-
-
Notifications
You must be signed in to change notification settings - Fork 172
Description
The single file format has been discussed before. There are three key benefits of the current structure of saving each text document and meta data unit as a separate file. Especially when it comes to the project's text itself:
- It is safer against data loss.
- It is very file sync friendly.
- It is version control friendly.
Issue
The fact that all the data is stored in plain text files seems to imply to many users that the data is open to be edited externally, and therefore the project folder should be easy to navigate for that purpose. But the project folder is intended as a file database, not as a folder with files to be manually accessed. Because of the possibility of manual edits, a lot of extra care has to be taken when reading the data in order to account for user-introduced errors.
A few conditions must apply to a single file format:
- It must be optional (although perhaps default) for the foreseeable future.
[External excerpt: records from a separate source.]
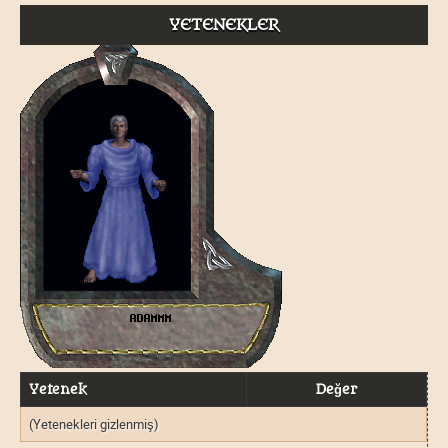
YETENEKLER
Yetenek
Değer
(Yetenekleri gizlenmiş)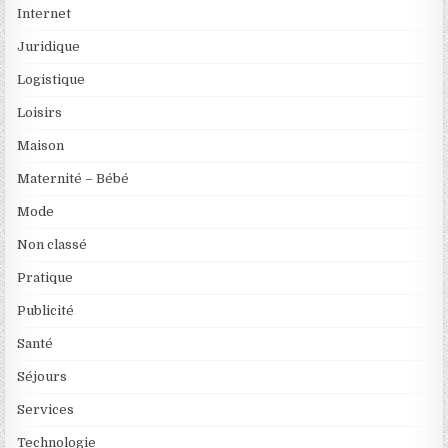
Internet
Juridique
Logistique
Loisirs
Maison
Maternité – Bébé
Mode
Non classé
Pratique
Publicité
Santé
Séjours
Services
Technologie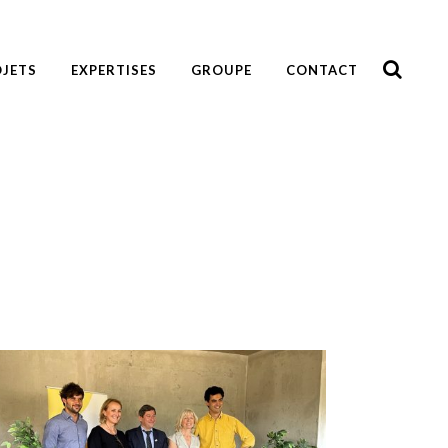
JETS
EXPERTISES
GROUPE
CONTACT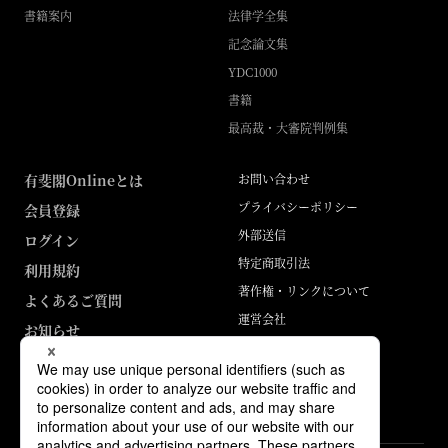
書籍案内
法律学全集
記念論文集
YDC1000
書籍
最高裁・大審院判例集
有斐閣Onlineとは
お問い合わせ
プライバシーポリシー
会員登録
外部送信
ログイン
特定商取引法
利用規約
著作権・リンクについて
よくあるご質問
運営会社
お知らせ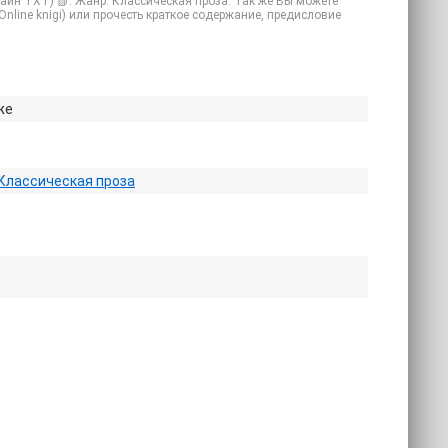
лайн TXT) 📗. Жанр: Классическая проза. Так же Вы можете
(Online knigi) или прочесть краткое содержание, предисловие
же
Классическая проза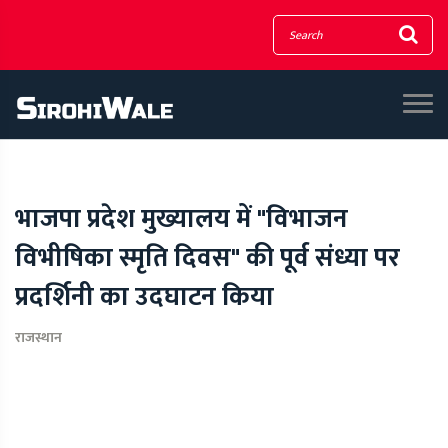
भाजपा प्रदेश मुख्यालय में "विभाजन
विभीषिका स्मृति दिवस" की पूर्व संध्या पर
प्रदर्शिनी का उदघाटन किया
राजस्थान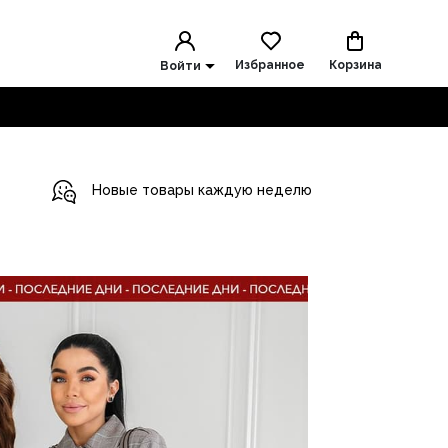
Избранное
Корзина
Войти
Новые товары каждую неделю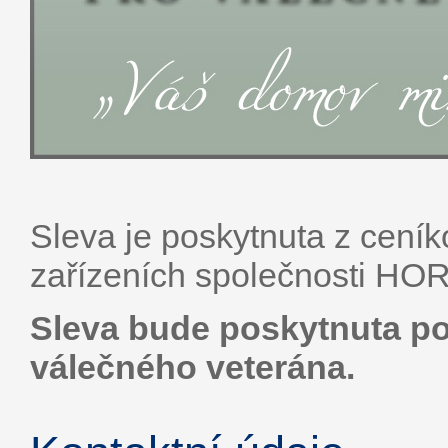
Sleva je poskytnuta z cení
zařízeních společnosti H
Sleva bude poskytnuta p
válečného veterána.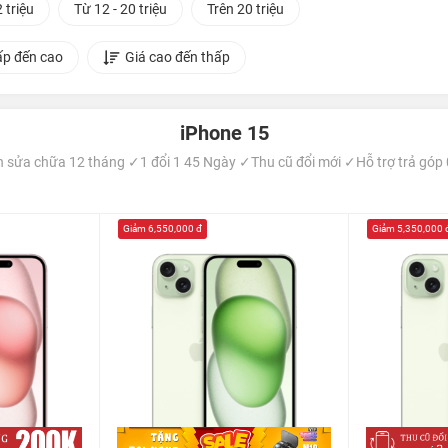
 triệu
Từ 12 - 20 triệu
Trên 20 triệu
ấp đến cao
Giá cao đến thấp
iPhone 15
sửa chữa 12 tháng ✓1 đổi 1 45 Ngày ✓Thu cũ đổi mới ✓Hỗ trợ trả góp 0
Giảm 6,550,000 đ
Giảm 5,350,000 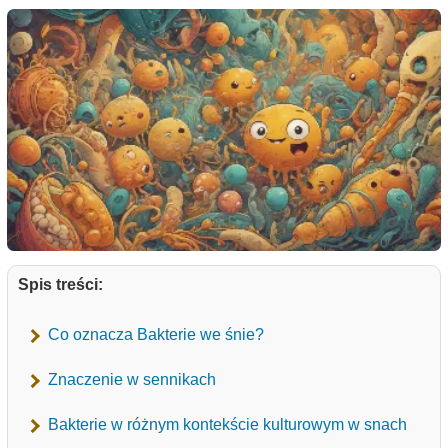
Spis treści:
Co oznacza Bakterie we śnie?
Znaczenie w sennikach
Bakterie w różnym kontekście kulturowym w snach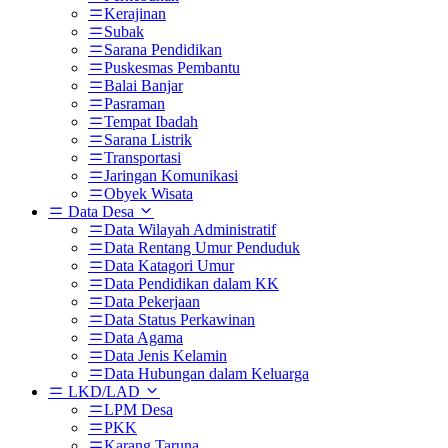
Kerajinan
Subak
Sarana Pendidikan
Puskesmas Pembantu
Balai Banjar
Pasraman
Tempat Ibadah
Sarana Listrik
Transportasi
Jaringan Komunikasi
Obyek Wisata
Data Desa
Data Wilayah Administratif
Data Rentang Umur Penduduk
Data Katagori Umur
Data Pendidikan dalam KK
Data Pekerjaan
Data Status Perkawinan
Data Agama
Data Jenis Kelamin
Data Hubungan dalam Keluarga
LKD/LAD
LPM Desa
PKK
Karang Taruna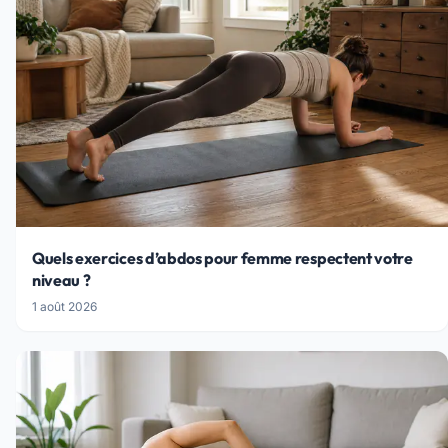
Quels exercices d’abdos pour femme respectent votre
niveau ?
1 août 2026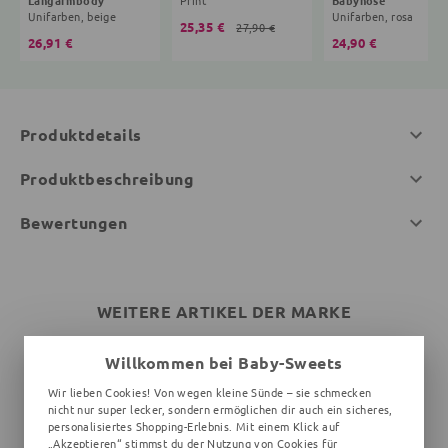
Unifarben, beige
Unifarben, rosa
25,35 €
27,90 €
26,91 €
24,90 €
Produktdetails
Produktbeschreibung
Bewertungen
WEITERE ARTIKEL DER MARKE
Willkommen bei Baby-Sweets
Wir lieben Cookies! Von wegen kleine Sünde – sie schmecken
nicht nur super lecker, sondern ermöglichen dir auch ein sicheres,
personalisiertes Shopping-Erlebnis. Mit einem Klick auf
„Akzeptieren“ stimmst du der Nutzung von Cookies für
- In order to satisfy point 1 above, the file format must retain the individual document read/write properties of the current setup, and not rely on an in-memory data buffer of all project content between open and save/close.
- The file sync stability of point 2 must be retained.
- The version control support can only be retained by using a single flat plain text file format, and even that is not ideal. Point 3 is not a requirement. For users who requires this, opting out of the single file format is a reasonable solution.
Implementation
I've considered a few options before, detailed in #259. While using a read/write database as storage would solve the in-place issue of point 1, database files really aren't file sync friendly or even file sync safe, which breaks with point 2.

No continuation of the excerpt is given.